Si chiama «Skyhawknet» l’operazione congiunta che ha visto la Guardia di finanza e l’Agenzia delle dogane e dei monopoli lavorare insieme per contrastare la permanenza illegittima nel territorio doganale dell’Unione europea di aeromobili privati (in particolare jet di lusso) provenienti da Paesi extra Ue e mai regolarizzati sotto il profilo doganale e fiscale.

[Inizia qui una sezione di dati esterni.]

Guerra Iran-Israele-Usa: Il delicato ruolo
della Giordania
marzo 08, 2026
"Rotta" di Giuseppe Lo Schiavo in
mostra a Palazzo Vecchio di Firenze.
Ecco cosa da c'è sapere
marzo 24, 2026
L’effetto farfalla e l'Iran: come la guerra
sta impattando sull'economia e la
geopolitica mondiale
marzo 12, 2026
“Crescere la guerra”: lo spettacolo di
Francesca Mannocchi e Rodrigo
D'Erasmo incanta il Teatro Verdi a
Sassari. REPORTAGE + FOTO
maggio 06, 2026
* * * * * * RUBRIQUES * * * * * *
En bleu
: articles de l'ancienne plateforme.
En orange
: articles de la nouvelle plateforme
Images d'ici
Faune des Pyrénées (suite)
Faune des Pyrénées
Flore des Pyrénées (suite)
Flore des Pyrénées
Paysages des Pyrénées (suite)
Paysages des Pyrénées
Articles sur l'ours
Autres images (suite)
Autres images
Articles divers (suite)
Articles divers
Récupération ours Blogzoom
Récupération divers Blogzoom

Attraverso l’incrocio sistematico di banche dati pubbliche e riservate, l’operazione mira a individuare i jet extra unionali entrati nel territorio doganale comunitario e rimasti oltre i sei mesi previsti dal regime di ammissione temporanea, senza essere riesportati o regolarizzati. In assenza di dichiarazioni doganali alternative, tali velivoli si intendono automaticamente ammessi a titolo temporaneo al momento dell’ingresso, secondo quanto previsto dalla normativa.
L’innovazione metodologica consiste nell’uso combinato di fonti pubbliche, come i dati di tracciamento aereo forniti da applicativi come Flight radar 24, con elementi raccolti attraverso canali istituzionali. La platea iniziale dei velivoli è stata selezionata a partire da indicatori di rischio sulla durata della permanenza e sulla nazionalità del vettore, per poi essere oggetto di ulteriori approfondimenti grazie al patrimonio informativo delle due amministrazioni.

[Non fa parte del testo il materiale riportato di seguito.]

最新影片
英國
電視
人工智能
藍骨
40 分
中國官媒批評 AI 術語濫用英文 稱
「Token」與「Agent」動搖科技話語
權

Nel corso dei primi mesi di attività, sono stati sottoposti a sequestro quattro aeromobili, tutti risultati irregolari, e altre segnalazioni sono in corso di analisi da parte delle articolazioni territoriali competenti. In un arco temporale più esteso, che comprende anche le prime attività propedeutiche all’operazione, la Finanza segnala il sequestro di nove jet extra unionali, per un valore stimato di oltre 13 milioni di euro e un’evasione dell’Iva di circa 3 milioni.
La dimensione del fenomeno è difficile da quantificare in modo preciso, ma i numeri iniziali indicano che le pratiche elusive legate all’uso dei jet privati non rappresentano casi isolati. La scelta di concentrarsi sul comparto dell’aviazione privata non è casuale. Gli aeromobili in questione, spesso intestati a società di comodo o registrati in Paesi a fiscalità agevolata, eludono in modo sistematico gli obblighi doganali, approfittando della difficoltà di tracciamento e della frammentarietà dei controlli. «Si tratta di un segmento ad alto rischio», spiegano fonti interne, «perché caratterizzato da elevata mobilità, scarsa trasparenza societaria e valori economici significativi».

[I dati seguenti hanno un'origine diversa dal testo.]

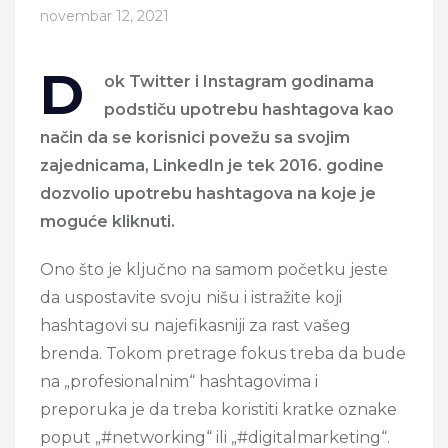
novembar 12, 2021
D
ok Twitter i Instagram godinama
podstiču upotrebu hashtagova kao
način da se korisnici povežu sa svojim
zajednicama, LinkedIn je tek 2016. godine
dozvolio upotrebu hashtagova na koje je
moguće kliknuti.
Ono što je ključno na samom početku jeste
da uspostavite svoju nišu i istražite koji
hashtagovi su najefikasniji za rast vašeg
brenda. Tokom pretrage fokus treba da bude
na „profesionalnim“ hashtagovima i
preporuka je da treba koristiti kratke oznake
poput „#networking“ ili „#digitalmarketing“.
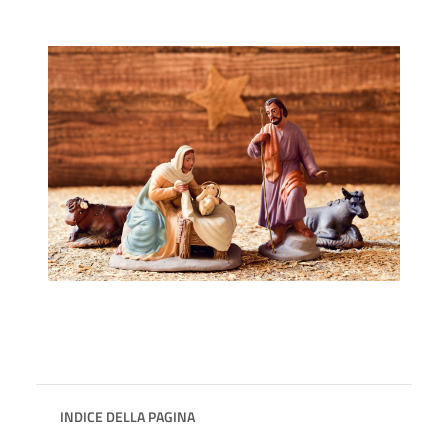
INDICE DELLA PAGINA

Il Generale di Brigata Luigi Vinciguerra, capo del III reparto operazioni del comando generale della Guardia di finanza, sottolinea che l’operazione «costituisce la prima esperienza congiunta sviluppata da Agenzia delle dogane e Guardia di finanza per contrastare le frodi doganali. Ma non si tratta di un’iniziativa isolata. Sono già in corso ulteriori progetti comuni, dal contrasto al traffico illecito di prodotti petroliferi al monitoraggio del gioco illegale. L’obiettivo è valorizzare il patrimonio informativo e razionalizzare l’impiego delle risorse, orientando gli interventi verso target effettivamente rilevanti».
Anche il direttore centrale della direzione Antifrode delle Dogane, Sergio Gallo, ha commentato l’operazione: «Questa iniziativa, in linea con il protocollo d’intesa sottoscritto tra Agenzia e Corpo nel 2023 e rinnovato di recente, dimostra come la cooperazione operativa consenta di integrare banche dati e capacità di analisi per controlli più efficaci e selettivi, nel pieno rispetto del riparto di competenze». E informa che «altre progettualità seguiranno, a conferma di un modello di collaborazione sinergica che valorizza e ottimizza le risorse disponibili a tutela delle entrate e della legalità». Il protocollo d’intesa sottoscritto nel 2023 di cui parla il direttore Gallo prevede lo sviluppo di analisi di rischio congiunte e l’adozione di strumenti tecnologici condivisi. L’idea di fondo è quella di una vigilanza doganale alimentata in tempo reale da una molteplicità di fonti e in grado di generare allerta tempestive.